Under the brown-splotched ceiling and faintly humming fluorescent lights of the classically shabby Humanities Building classroom, a ring of battered desks held a collection of average-looking college students. As the early stages of the Monday night meeting progressed, late arrivals slipped into the room, gradually filling every empty seat. Subtracting sound from the scene, this gathering could have passed for any club get-together. But the words spilling from the Stop the War! members’ mouths were far from ordinary student discourse.
More than 30 years after the tumultuous Vietnam War-protest era, a new generation of University of Wisconsin student activists is gearing up to denounce a new war.
While most UW students spent Monday night with a caffeinated beverage and some homework, more than 25 antiwar activists contemplated Saddam Hussein’s latest moves, made plans for a Saturday antiwar rally at the Capitol and debated what kind of image their fledgling movement should project.
Largely lacking flowery, impassioned speeches and radical rhetoric, the Stop the War! group focused on the nitty-gritty of activism — postering, rallying, fundraising, chalking, etc.
“Organizing against the war on Iraq on campus involves a lot of advertising, meetings and coming up with ideas that will draw attention,” UW senior Melea Carvlin said.
Carvlin, also a member of the International Socialist Organization, has been with Stop the War! since its birth on Sept. 25, 2001. She said the group has been “growing by leaps and bounds,” steadily increasing from the eight to 10 regulars who attended last year’s meetings.
“I’d been looking for a way to get involved with the antiwar movement and their rally seemed really effective,” new member and UW sophomore Laura Witzling said. “Once people hear the facts, they’re compelled to care.”
On a campus of more than 40,000 people, however, the facts have only convinced a few to care enough to take action.
“You see someone protesting you agree with, but, you know, you have to go to class,” history expert and UW mass communications professor James Baughman said. “If the Iraq invasion were to take place and it turns out to be a disaster, a lot of people who wouldn’t give a rat’s patootie about protests on campus … would be mad.”

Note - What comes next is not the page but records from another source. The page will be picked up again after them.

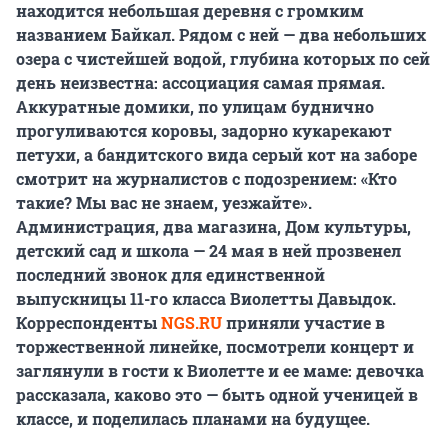
находится небольшая деревня с громким
названием Байкал. Рядом с ней — два небольших
озера с чистейшей водой, глубина которых по сей
день неизвестна: ассоциация самая прямая.
Аккуратные домики, по улицам буднично
прогуливаются коровы, задорно кукарекают
петухи, а бандитского вида серый кот на заборе
смотрит на журналистов с подозрением: «Кто
такие? Мы вас не знаем, уезжайте».
Администрация, два магазина, Дом культуры,
детский сад и школа — 24 мая в ней прозвенел
последний звонок для единственной
выпускницы 11-го класса Виолетты Давыдок.
Корреспонденты
NGS.RU
приняли участие в
торжественной линейке, посмотрели концерт и
заглянули в гости к Виолетте и ее маме: девочка
рассказала, каково это — быть одной ученицей в
классе, и поделилась планами на будущее.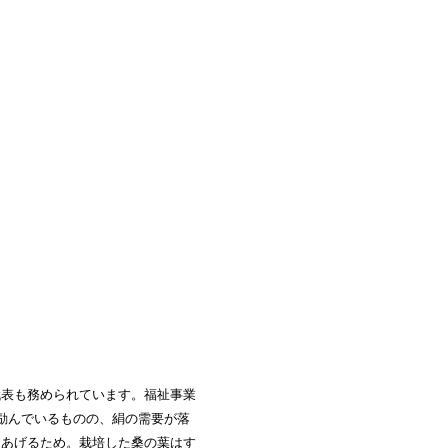
代表も務められています。福祉事業
励んでいるものの、絹の需要が落
をあげるため。栽培した桑の葉はす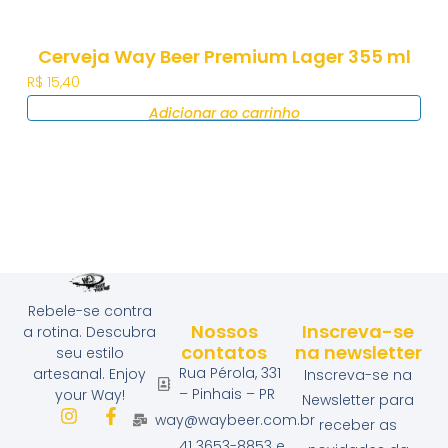
Cerveja Way Beer Premium Lager 355 ml
R$
15,40
Adicionar ao carrinho
Rebele-se contra
Nossos
Inscreva-se
a rotina. Descubra
contatos
na newsletter
seu estilo
Rua Pérola, 331
artesanal. Enjoy
Inscreva-se na
– Pinhais – PR
your Way!
Newsletter para
way@waybeer.com.br
receber as
41 3653-8853 e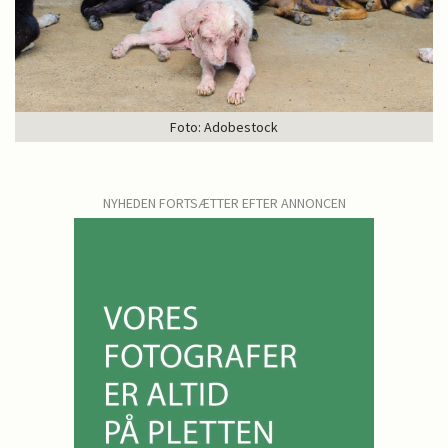
Foto: Adobestock
NYHEDEN FORTSÆTTER EFTER ANNONCEN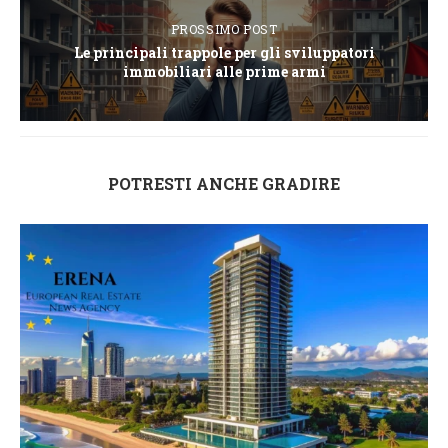
PROSSIMO POST
Le principali trappole per gli sviluppatori
immobiliari alle prime armi
POTRESTI ANCHE GRADIRE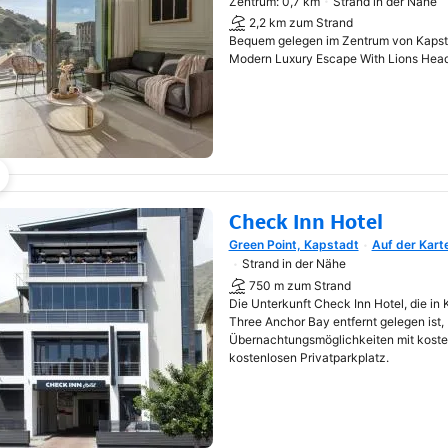
Zentrum: 0,7 km
Strand in der Nähe
2,2 km zum Strand
Bequem gelegen im Zentrum von Kapstad
Modern Luxury Escape With Lions Head
Check Inn Hotel
Green Point, Kapstadt
Auf der Kart
Wird in neuem Fenster geöf
Strand in der Nähe
750 m zum Strand
Die Unterkunft Check Inn Hotel, die in
Three Anchor Bay entfernt gelegen ist, 
Übernachtungsmöglichkeiten mit kos
kostenlosen Privatparkplatz.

A failing war roused the campus to chaos in the late 1960s and early ’70s, but it took years to reach the infamous heights of the violent 1967 Dow Chemical protest and the tragic 1970 Sterling Hall bombing that killed a young researcher. The beginnings of the legendary protest movement were more modest.
“In the beginning, there were demonstrations sometimes where if you could get 300 to 400 people to show up we were very happy,” former antiwar protester and former Madison mayor Paul Soglin said. “That’s one out of 100 students on campus.”

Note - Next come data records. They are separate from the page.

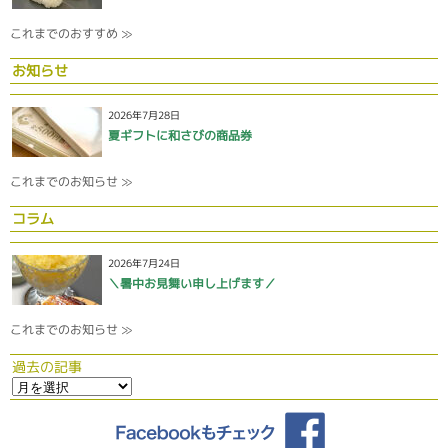
これまでのおすすめ ≫
お知らせ
2026年7月28日
夏ギフトに和さびの商品券
これまでのお知らせ ≫
コラム
2026年7月24日
＼暑中お見舞い申し上げます／
これまでのお知らせ ≫
過去の記事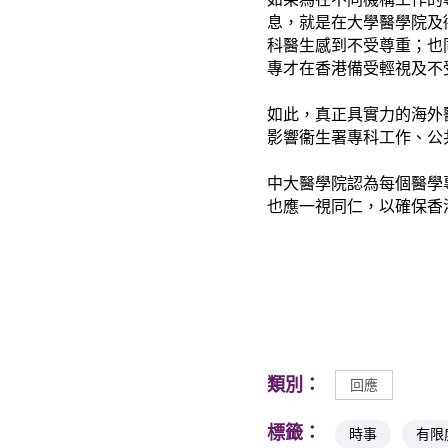
息，就是在大學醫學院及
科醫生感到不受尊重；也
專才在香港備受輕視及不
如此，真正具實力的海外
影響衞生署專科工作、公
中大醫學院認為每個醫學
也應一視同仁，以確保香
類別：
回應
標籤：
時事
有限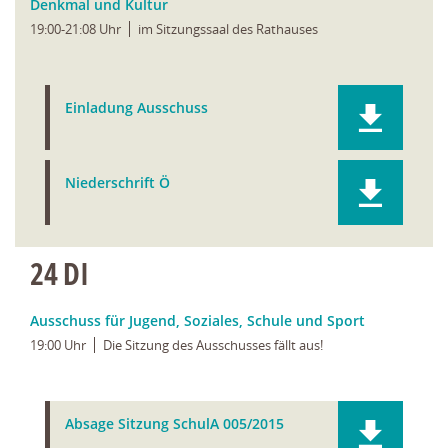
Denkmal und Kultur
19:00-21:08 Uhr
im Sitzungssaal des Rathauses
Einladung Ausschuss
Niederschrift Ö
24
DI
Ausschuss für Jugend, Soziales, Schule und Sport
19:00 Uhr
Die Sitzung des Ausschusses fällt aus!
Absage Sitzung SchulA 005/2015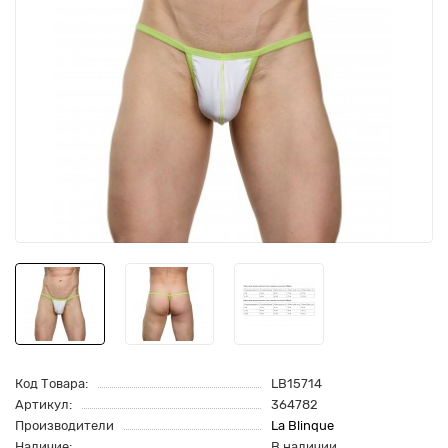
Код Товара:
LB15714
Артикул:
364782
Производители
La Blinque
Наличие:
В наличии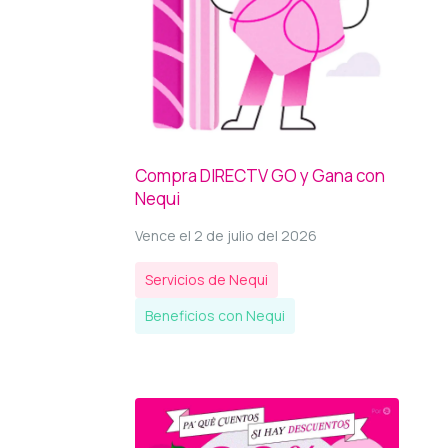
Compra DIRECTV GO y Gana con
Nequi
Vence el 2 de julio del 2026
Servicios de Nequi
Beneficios con Nequi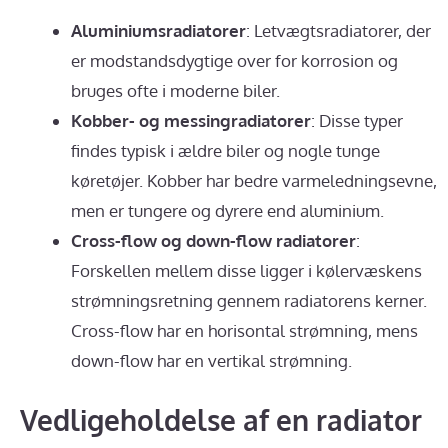
Aluminiumsradiatorer
: Letvægtsradiatorer, der
er modstandsdygtige over for korrosion og
bruges ofte i moderne biler.
Kobber- og messingradiatorer
: Disse typer
findes typisk i ældre biler og nogle tunge
køretøjer. Kobber har bedre varmeledningsevne,
men er tungere og dyrere end aluminium.
Cross-flow og down-flow radiatorer
:
Forskellen mellem disse ligger i kølervæskens
strømningsretning gennem radiatorens kerner.
Cross-flow har en horisontal strømning, mens
down-flow har en vertikal strømning.
Vedligeholdelse af en radiator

Later, as the war escalated and more UW men got sucked into the draft, the protests intensified as well. Still, Baughman said, the movement was not all-inclusive.
“By ’68 and ’69, the numbers of college students increased dramatically, but I would hazard that the percentage might not be as large as you would think,” he said. “The Greeks were never involved, and there were students who opposed the protests, as well as probably fellow travelers who agreed but didn’t get involved.”

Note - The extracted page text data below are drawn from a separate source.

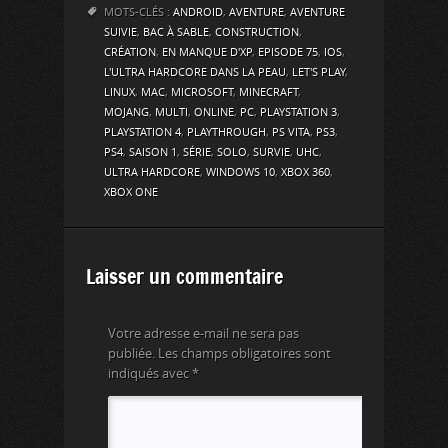
MOTS-CLÉS :
ANDROID
,
AVENTURE
,
AVENTURE
SUIVIE
,
BAC À SABLE
,
CONSTRUCTION
,
CRÉATION
,
EN MANQUE D'XP
,
EPISODE 75
,
IOS
,
L'ULTRA HARDCORE DANS LA PEAU
,
LET'S PLAY
,
LINUX
,
MAC
,
MICROSOFT
,
MINECRAFT
,
MOJANG
,
MULTI
,
ONLINE
,
PC
,
PLAYSTATION 3
,
PLAYSTATION 4
,
PLAYTHROUGH
,
PS VITA
,
PS3
,
PS4
,
SAISON 1
,
SÉRIE
,
SOLO
,
SURVIE
,
UHC
,
ULTRA HARDCORE
,
WINDOWS 10
,
XBOX 360
,
XBOX ONE
Laisser un commentaire
Votre adresse e-mail ne sera pas
publiée.
Les champs obligatoires sont
indiqués avec
*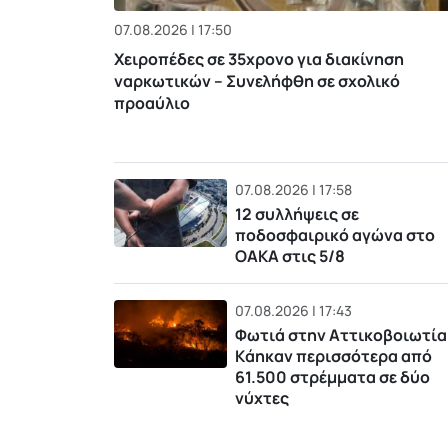
07.08.2026 | 17:50
Χειροπέδες σε 35χρονο για διακίνηση
ναρκωτικών – Συνελήφθη σε σχολικό
προαύλιο
07.08.2026 | 17:58
12 συλλήψεις σε
ποδοσφαιρικό αγώνα στο
ΟΑΚΑ στις 5/8
07.08.2026 | 17:43
Φωτιά στην Αττικοβοιωτία
Kάηκαν περισσότερα από
61.500 στρέμματα σε δύο
νύχτες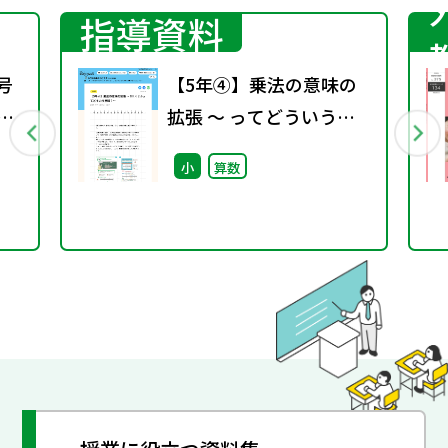
指導資料
号
【5年④】乗法の意味の
期
拡張 ～ ってどういう意
味？～
小
算数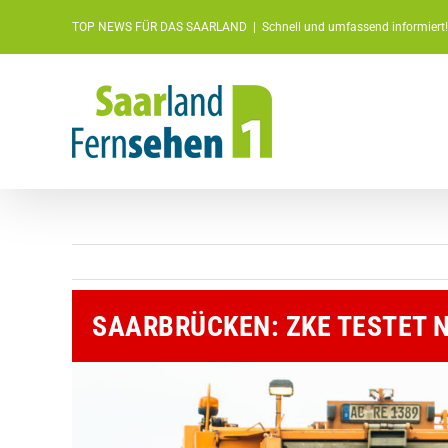
Zum
TOP NEWS FÜR DAS SAARLAND
|
Schnell und umfassend informiert!
Inhalt
springen
SAARBRÜCKEN: ZKE TESTET 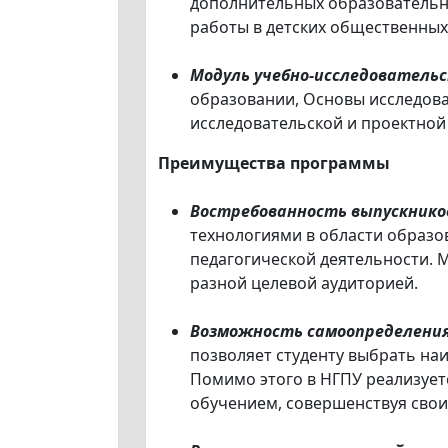
дополнительных образовательн
работы в детских общественны
Модуль учебно-исследователь
образовании, Основы исследов
исследовательской и проектной
Преимущества программы
Востребованность выпускнико
технологиями в области образо
педагогической деятельности. 
разной целевой аудиторией.
Возможность самоопределения 
позволяет студенту выбрать на
Помимо этого в НГПУ реализуе
обучением, совершенствуя сво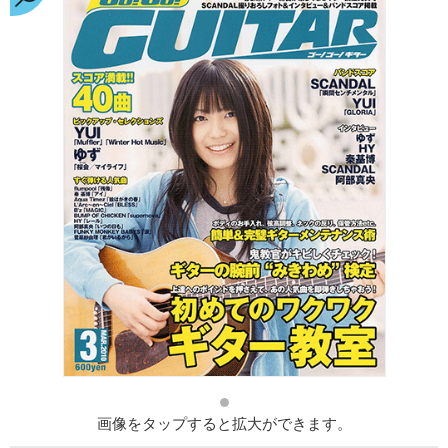
画像をタップすると拡大ができます。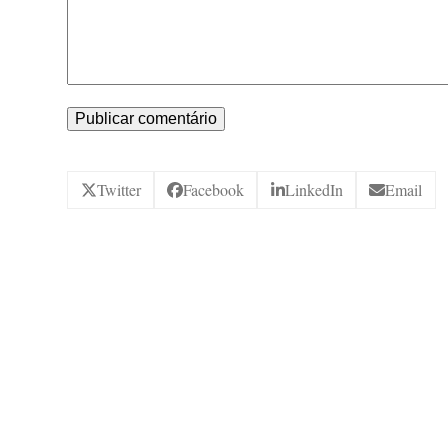
Twitter
Facebook
LinkedIn
Email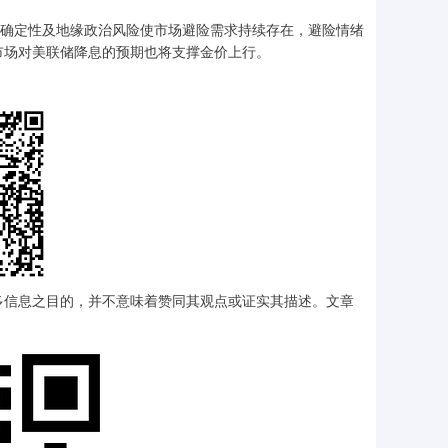
确定性及地缘政治风险使市场避险需求持续存在，避险情绪
市场对美联储降息的预期也将支撑金价上行。
多信息之目的，并不意味着赞同其观点或证实其描述。文章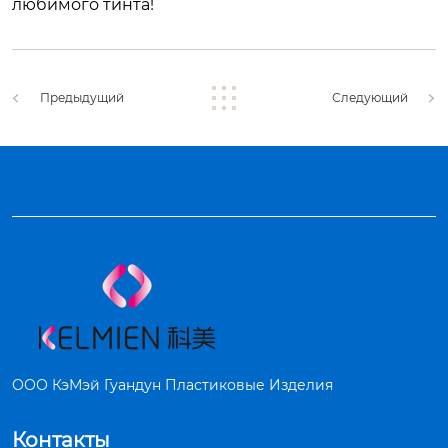
любимого тинта!
Предыдущий
Следующий
ООО КэМэй Гуандун Пластиковые Изделия
Контакты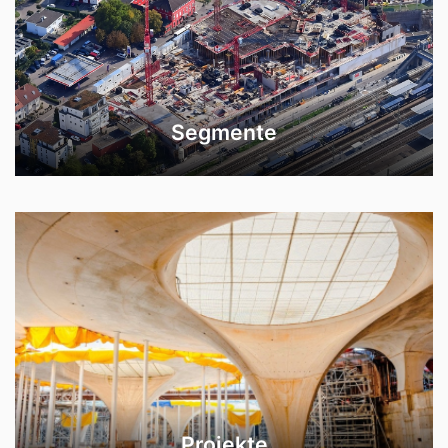
Segmente
Projekte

Today, the Stop the War! group is attempting to reinvigorate Madison’s activist soul. General student apathy, however, is tough to battle.
“There are very active people here on campus but also a whole lot of in-between,” Stop the War! member Steve Ringwood said. “For people who aren’t interested, it’s hard to convince them to pay attention.”
Contemporary activists have a few advantages these days; cell phones and photocopy machines make a modern movement a little easier.
While reminiscing with a fellow former activist recently, Soglin said technological advances could have helped the Vietnam protesters.
“As we were walking down State Street, my friend said, ‘Can you imagine what it would have been like with 15,000 of us demonstrating in the street if we had had cellular phones? We could have gone on for days, and they could never have gotten us,'” Soglin said.
Additionally, communication developments like the Internet and e-mail make information transmission much smoother. Soglin and his fellow activists had to rely on old-fashioned publicity techniques.
“I can remember the bare light bulb in the basement with the mimeograph machine and trying to make sure that the stencil didn’t tear so we could get a leaflet out,” he said. “There was certainly no photocopying.”
Although the technology and the enemy have changed, Soglin said, the students have stayed the same. Moreover, some feel the early stages of the Iraq conflict are eerily similar to Vietnam beginnings.
“Iraq smells and sounds and looks like Vietnam in a very troubling way,” Soglin said. “The justification for going in and taking action is very suspect and unconvincing. We’re hearing the same things we heard in Vietnam, which is, ‘it’s secret, you don’t need to know, but don’t worry, we have the secret evidence.'”
While history may be imitating itself, Stop the War! member and UW senior Neil Loehlein said the new antiwar movement can avoid becoming a carbon copy of UW’s Vietnam activism.
“We can learn from some of the mistakes of the Vietnam movement, but this isn’t the Vietnam movement,” he said. “With every new event, we need to figure out fresh responses. We’re not trying to live out another cycle of it.”